::: Dataset excerpts :::

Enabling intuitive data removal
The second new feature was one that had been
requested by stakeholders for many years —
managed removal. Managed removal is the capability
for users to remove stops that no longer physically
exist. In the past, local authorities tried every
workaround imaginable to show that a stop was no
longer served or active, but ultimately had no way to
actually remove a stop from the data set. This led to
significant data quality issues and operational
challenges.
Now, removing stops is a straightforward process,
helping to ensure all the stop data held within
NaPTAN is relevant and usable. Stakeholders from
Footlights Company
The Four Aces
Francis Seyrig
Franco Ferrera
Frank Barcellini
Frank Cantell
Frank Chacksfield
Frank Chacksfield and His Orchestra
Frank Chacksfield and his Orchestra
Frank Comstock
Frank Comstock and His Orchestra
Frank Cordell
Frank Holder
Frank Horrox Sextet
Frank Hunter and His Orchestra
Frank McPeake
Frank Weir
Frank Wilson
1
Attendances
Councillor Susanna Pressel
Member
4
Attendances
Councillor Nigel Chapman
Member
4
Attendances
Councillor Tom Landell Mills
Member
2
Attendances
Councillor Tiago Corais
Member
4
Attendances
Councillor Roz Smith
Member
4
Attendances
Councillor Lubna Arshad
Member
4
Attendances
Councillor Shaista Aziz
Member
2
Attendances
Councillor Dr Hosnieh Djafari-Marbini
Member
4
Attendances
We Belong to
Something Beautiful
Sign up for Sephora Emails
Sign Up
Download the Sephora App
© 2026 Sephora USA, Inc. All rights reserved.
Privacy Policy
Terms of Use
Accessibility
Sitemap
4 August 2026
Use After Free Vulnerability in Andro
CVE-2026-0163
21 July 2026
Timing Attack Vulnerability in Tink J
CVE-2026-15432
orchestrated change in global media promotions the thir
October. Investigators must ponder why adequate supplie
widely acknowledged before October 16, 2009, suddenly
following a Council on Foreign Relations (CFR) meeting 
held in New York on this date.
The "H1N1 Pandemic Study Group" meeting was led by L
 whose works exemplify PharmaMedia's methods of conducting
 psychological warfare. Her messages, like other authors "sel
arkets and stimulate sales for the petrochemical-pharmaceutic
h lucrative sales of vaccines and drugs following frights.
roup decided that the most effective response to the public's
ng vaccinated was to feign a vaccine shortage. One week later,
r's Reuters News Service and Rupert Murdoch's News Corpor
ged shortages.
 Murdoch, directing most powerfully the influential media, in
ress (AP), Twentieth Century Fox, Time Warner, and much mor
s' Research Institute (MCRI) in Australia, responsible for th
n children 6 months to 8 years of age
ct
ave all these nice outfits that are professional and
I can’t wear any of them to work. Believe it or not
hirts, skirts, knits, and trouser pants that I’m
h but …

:::

Starting at the line with "Something Beautiful", copy every line up to and including the last one in the entries above.

Something Beautiful
Sign up for Sephora Emails
Sign Up
Download the Sephora App
© 2026 Sephora USA, Inc. All rights reserved.
Privacy Policy
Terms of Use
Accessibility
Sitemap
4 August 2026
Use After Free Vulnerability in Andro
CVE-2026-0163
21 July 2026
Timing Attack Vulnerability in Tink J
CVE-2026-15432
orchestrated change in global media promotions the thir
October. Investigators must ponder why adequate supplie
widely acknowledged before October 16, 2009, suddenly
following a Council on Foreign Relations (CFR) meeting 
held in New York on this date.
The "H1N1 Pandemic Study Group" meeting was led by L
 whose works exemplify PharmaMedia's methods of conducting
 psychological warfare. Her messages, like other authors "sel
arkets and stimulate sales for the petrochemical-pharmaceutic
h lucrative sales of vaccines and drugs following frights.
roup decided that the most effective response to the public's
ng vaccinated was to feign a vaccine shortage. One week later,
r's Reuters News Service and Rupert Murdoch's News Corpor
ged shortages.
 Murdoch, directing most powerfully the influential media, in
ress (AP), Twentieth Century Fox, Time Warner, and much mor
s' Research Institute (MCRI) in Australia, responsible for th
n children 6 months to 8 years of age
ct
ave all these nice outfits that are professional and
I can’t wear any of them to work. Believe it or not
hirts, skirts, knits, and trouser pants that I’m
h but …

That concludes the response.